In fact, Michael Flynn's phrase was drawn from an inscription first "engraved on a bell on one of President John F. Kennedy's sailboats, acknowledging the unity of mankind," the suit stated.

"General Flynn intended to encourage people to think about being good citizens, to love country and be good patriots," the lawsuit said. "The video had nothing to do with QAnon or recruiting 'digital soldiers' for an apocalyptic reckoning."



But in a telephone call that has not yet been independently verified, Flynn, a former adviser to Trump appeared to completely disavow the group as he spoke with pro-Trump election conspiracy theorist and attorney Lin Wood. The man Wood says is Flynn was even heard dismissing QAnon's claims as 'total nonsense.'


Wood recorded and posted it to his Telegram channel on Saturday.

'I think it's a disinformation campaign. I think it's a disinformation campaign that the CIA created. That's what I believe. Now, I don't know that for a fact, but that's what I think it is,' The man said to be Flynn could be heard saying on the recording.

Later in the call, the same man can be heard stating how the conspiracy movement was 'total nonsense' calling it a 'disinformation campaign created by the left'.

'I think it's a disinformation campaign. There's actually a very interesting article today out that was sent to me — I'll send it to you — about how the QAnon movement has failed and all that.
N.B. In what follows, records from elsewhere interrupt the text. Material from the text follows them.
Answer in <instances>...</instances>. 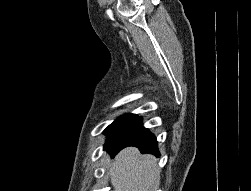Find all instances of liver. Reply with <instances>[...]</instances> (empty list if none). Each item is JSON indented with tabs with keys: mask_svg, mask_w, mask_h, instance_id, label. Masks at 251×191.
Here are the masks:
<instances>
[{
	"mask_svg": "<svg viewBox=\"0 0 251 191\" xmlns=\"http://www.w3.org/2000/svg\"><path fill=\"white\" fill-rule=\"evenodd\" d=\"M105 157L109 159L107 153ZM157 173L154 155H141L138 147H125L111 163L110 181L114 191H149Z\"/></svg>",
	"mask_w": 251,
	"mask_h": 191,
	"instance_id": "liver-1",
	"label": "liver"
}]
</instances>
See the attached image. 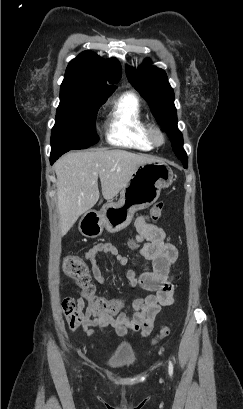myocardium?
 Masks as SVG:
<instances>
[{
	"label": "myocardium",
	"mask_w": 243,
	"mask_h": 409,
	"mask_svg": "<svg viewBox=\"0 0 243 409\" xmlns=\"http://www.w3.org/2000/svg\"><path fill=\"white\" fill-rule=\"evenodd\" d=\"M148 136L154 146H163L166 143V134L158 125H150L148 127Z\"/></svg>",
	"instance_id": "1"
}]
</instances>
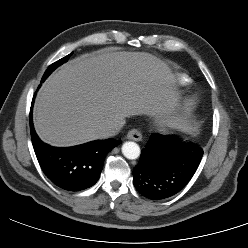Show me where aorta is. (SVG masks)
I'll list each match as a JSON object with an SVG mask.
<instances>
[{"label": "aorta", "instance_id": "obj_1", "mask_svg": "<svg viewBox=\"0 0 248 248\" xmlns=\"http://www.w3.org/2000/svg\"><path fill=\"white\" fill-rule=\"evenodd\" d=\"M122 153L127 159H137L140 156V147L135 142H125L122 145Z\"/></svg>", "mask_w": 248, "mask_h": 248}]
</instances>
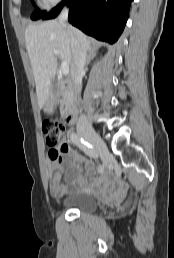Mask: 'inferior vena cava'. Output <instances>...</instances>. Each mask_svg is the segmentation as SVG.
<instances>
[{
    "label": "inferior vena cava",
    "instance_id": "inferior-vena-cava-1",
    "mask_svg": "<svg viewBox=\"0 0 174 258\" xmlns=\"http://www.w3.org/2000/svg\"><path fill=\"white\" fill-rule=\"evenodd\" d=\"M68 18V9L64 8L59 15V21L65 24ZM72 46H73V59L71 65V78L74 84L75 94H79L82 87V75L84 72V65L86 63V52L80 47L77 40L71 32H69ZM78 130H88L90 125L85 115L81 114L77 122Z\"/></svg>",
    "mask_w": 174,
    "mask_h": 258
}]
</instances>
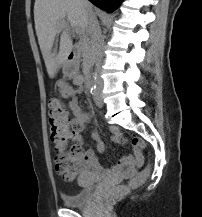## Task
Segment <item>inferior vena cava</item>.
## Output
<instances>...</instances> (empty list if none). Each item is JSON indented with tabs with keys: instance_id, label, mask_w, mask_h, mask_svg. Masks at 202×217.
Masks as SVG:
<instances>
[{
	"instance_id": "obj_1",
	"label": "inferior vena cava",
	"mask_w": 202,
	"mask_h": 217,
	"mask_svg": "<svg viewBox=\"0 0 202 217\" xmlns=\"http://www.w3.org/2000/svg\"><path fill=\"white\" fill-rule=\"evenodd\" d=\"M80 2L84 6L87 13V32L90 35L92 48L95 53L96 71L99 73L104 56V41L101 28L88 0H80ZM95 83L97 85H102V79L99 75H97Z\"/></svg>"
}]
</instances>
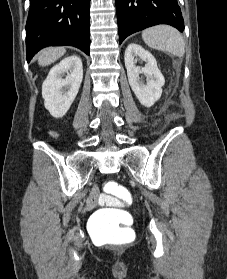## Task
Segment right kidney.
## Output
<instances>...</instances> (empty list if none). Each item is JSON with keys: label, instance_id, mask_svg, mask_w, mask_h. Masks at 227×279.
I'll return each instance as SVG.
<instances>
[{"label": "right kidney", "instance_id": "obj_1", "mask_svg": "<svg viewBox=\"0 0 227 279\" xmlns=\"http://www.w3.org/2000/svg\"><path fill=\"white\" fill-rule=\"evenodd\" d=\"M82 79L83 65L77 55L68 56L52 67L42 85V96L45 108L53 117L61 118L67 113Z\"/></svg>", "mask_w": 227, "mask_h": 279}]
</instances>
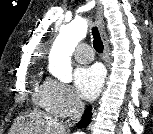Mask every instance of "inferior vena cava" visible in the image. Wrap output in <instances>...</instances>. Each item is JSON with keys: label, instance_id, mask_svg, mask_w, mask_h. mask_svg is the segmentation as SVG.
Instances as JSON below:
<instances>
[{"label": "inferior vena cava", "instance_id": "1", "mask_svg": "<svg viewBox=\"0 0 153 134\" xmlns=\"http://www.w3.org/2000/svg\"><path fill=\"white\" fill-rule=\"evenodd\" d=\"M83 108H84V103L79 98H76L73 105V111L70 116L71 122H68L67 126L71 127L80 120Z\"/></svg>", "mask_w": 153, "mask_h": 134}]
</instances>
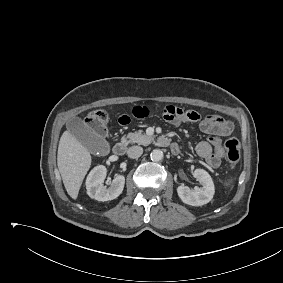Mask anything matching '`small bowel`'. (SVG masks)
Segmentation results:
<instances>
[{"instance_id":"obj_1","label":"small bowel","mask_w":283,"mask_h":283,"mask_svg":"<svg viewBox=\"0 0 283 283\" xmlns=\"http://www.w3.org/2000/svg\"><path fill=\"white\" fill-rule=\"evenodd\" d=\"M149 113L150 111L147 107L138 106L132 110L131 115L137 118H144ZM163 116L175 126H180L183 123L198 124L200 130L209 135L207 140L197 144L196 152L198 156L204 159L206 164L212 169L220 166L224 157L221 137L229 136L232 133V122L215 114L202 117L194 110H184L174 105L166 106ZM118 121L121 125H127L130 122V116L122 114L119 116Z\"/></svg>"}]
</instances>
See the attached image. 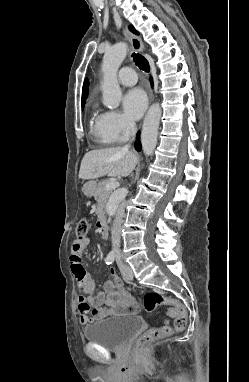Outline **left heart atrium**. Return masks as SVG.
<instances>
[{
  "label": "left heart atrium",
  "mask_w": 249,
  "mask_h": 382,
  "mask_svg": "<svg viewBox=\"0 0 249 382\" xmlns=\"http://www.w3.org/2000/svg\"><path fill=\"white\" fill-rule=\"evenodd\" d=\"M147 107V96L140 88L129 90L123 98L125 114L132 120H138Z\"/></svg>",
  "instance_id": "1"
}]
</instances>
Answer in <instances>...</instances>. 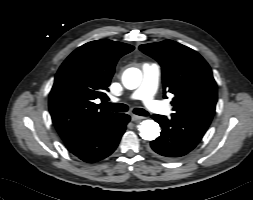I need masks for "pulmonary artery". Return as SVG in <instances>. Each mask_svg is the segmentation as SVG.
<instances>
[{"label": "pulmonary artery", "instance_id": "e3ab8cb5", "mask_svg": "<svg viewBox=\"0 0 253 200\" xmlns=\"http://www.w3.org/2000/svg\"><path fill=\"white\" fill-rule=\"evenodd\" d=\"M143 80L140 87L130 96L131 99L141 100L145 106L156 113L170 114V109L155 99L158 87L160 68L156 64L146 63L142 67ZM113 101H118L114 99Z\"/></svg>", "mask_w": 253, "mask_h": 200}]
</instances>
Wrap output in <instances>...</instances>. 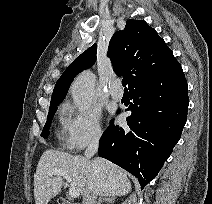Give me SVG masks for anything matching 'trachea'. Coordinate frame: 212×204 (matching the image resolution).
Listing matches in <instances>:
<instances>
[{"label": "trachea", "instance_id": "trachea-1", "mask_svg": "<svg viewBox=\"0 0 212 204\" xmlns=\"http://www.w3.org/2000/svg\"><path fill=\"white\" fill-rule=\"evenodd\" d=\"M122 85L125 87V89H126V85H127V79H123L122 80Z\"/></svg>", "mask_w": 212, "mask_h": 204}]
</instances>
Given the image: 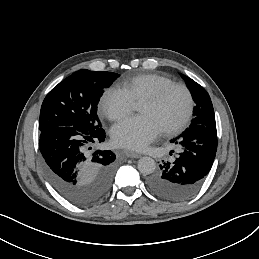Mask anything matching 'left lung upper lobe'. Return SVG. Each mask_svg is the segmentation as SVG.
Segmentation results:
<instances>
[{
    "instance_id": "1",
    "label": "left lung upper lobe",
    "mask_w": 259,
    "mask_h": 259,
    "mask_svg": "<svg viewBox=\"0 0 259 259\" xmlns=\"http://www.w3.org/2000/svg\"><path fill=\"white\" fill-rule=\"evenodd\" d=\"M182 77L186 81V84L192 94L193 100L196 103V106L193 110L194 119L192 120L190 126L216 125L214 109L209 94L201 85L196 83L194 80L185 75H182Z\"/></svg>"
}]
</instances>
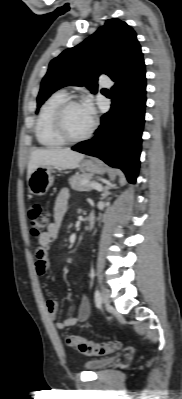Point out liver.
<instances>
[{
    "instance_id": "6515ba94",
    "label": "liver",
    "mask_w": 182,
    "mask_h": 399,
    "mask_svg": "<svg viewBox=\"0 0 182 399\" xmlns=\"http://www.w3.org/2000/svg\"><path fill=\"white\" fill-rule=\"evenodd\" d=\"M84 155L69 148L37 149L31 153L28 163L27 180L32 172L41 165H52L62 169H75L83 160Z\"/></svg>"
}]
</instances>
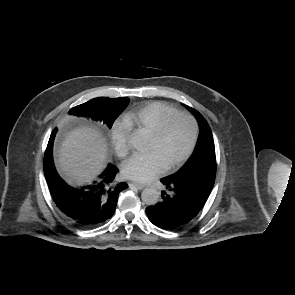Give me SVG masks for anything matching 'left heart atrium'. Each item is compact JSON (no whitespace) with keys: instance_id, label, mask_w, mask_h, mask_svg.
Wrapping results in <instances>:
<instances>
[{"instance_id":"left-heart-atrium-1","label":"left heart atrium","mask_w":295,"mask_h":295,"mask_svg":"<svg viewBox=\"0 0 295 295\" xmlns=\"http://www.w3.org/2000/svg\"><path fill=\"white\" fill-rule=\"evenodd\" d=\"M165 166L155 152L132 156L123 166L124 175L137 182H147L164 171Z\"/></svg>"}]
</instances>
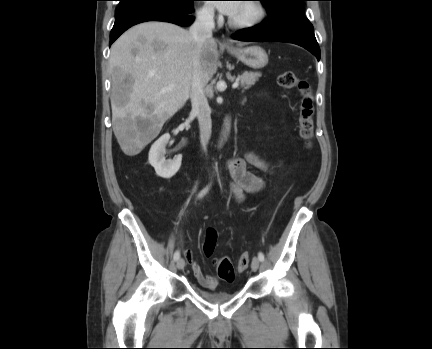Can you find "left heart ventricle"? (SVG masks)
<instances>
[{"label":"left heart ventricle","instance_id":"left-heart-ventricle-1","mask_svg":"<svg viewBox=\"0 0 432 349\" xmlns=\"http://www.w3.org/2000/svg\"><path fill=\"white\" fill-rule=\"evenodd\" d=\"M256 11L254 7L249 3L240 4L236 12L231 16L236 20H247L254 17Z\"/></svg>","mask_w":432,"mask_h":349}]
</instances>
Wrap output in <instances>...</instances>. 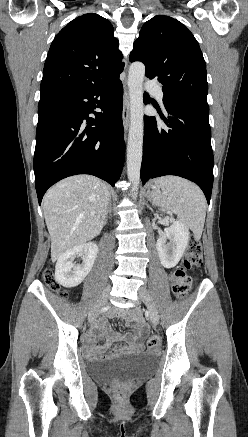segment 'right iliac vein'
Listing matches in <instances>:
<instances>
[{
  "instance_id": "1",
  "label": "right iliac vein",
  "mask_w": 248,
  "mask_h": 437,
  "mask_svg": "<svg viewBox=\"0 0 248 437\" xmlns=\"http://www.w3.org/2000/svg\"><path fill=\"white\" fill-rule=\"evenodd\" d=\"M109 292H110V286H108L103 293L101 294L100 298L98 299L95 306L91 309L89 313V322L92 323L96 317L98 316L100 310L106 305L108 298H109Z\"/></svg>"
}]
</instances>
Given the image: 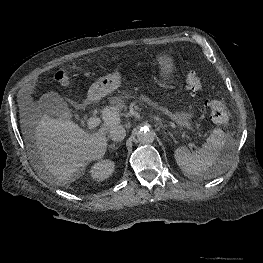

But I find it total nonsense, and I think it's a disinformation campaign created by the left,' he said.

The group has previously been classified as a national security threat by the FBI.

Among their beliefs are that the government, businesses and press have been captured by a global cabal of elite, Satan-worshipping pedophiles led by top Democrats which took the form of 'deep state', which Donald Trump opposed.


Flynn, who is a retired three-star US army general at one time ran the Defense Intelligence Agency pledging allegiance to the conspiracy movement in a video posted to Twitter in July 2020.

In May, he was filmed speaking in Dallas, Texas at a QAnon conference suggesting a Myanmar-style military coup should happen in the US.

Many of those who participated in the 6 January insurrection at the US Capitol were QAnon believers including 'QAnon Shaman' Jacob Chansley who was sentenced to more than three years in jail last week.

Wood, who is right-wing lawyer and supporter of QAnon, has been on the offensive attacking Flynn and various former allies after he was disowned by his old client, Kyle Rittenhouse.

Wood and Rittenhouse most recently clashed over Wood's attempts to lay claim to the $2million in crowdfunding cash used to pay for Rittenhouse's bail.

Wood recently accused Flynn and former Trump lawyer Sidney Powell of failing to help him to overturn Trump's 2020 election result leading to a rowing and squabbling between them and others on the far-right.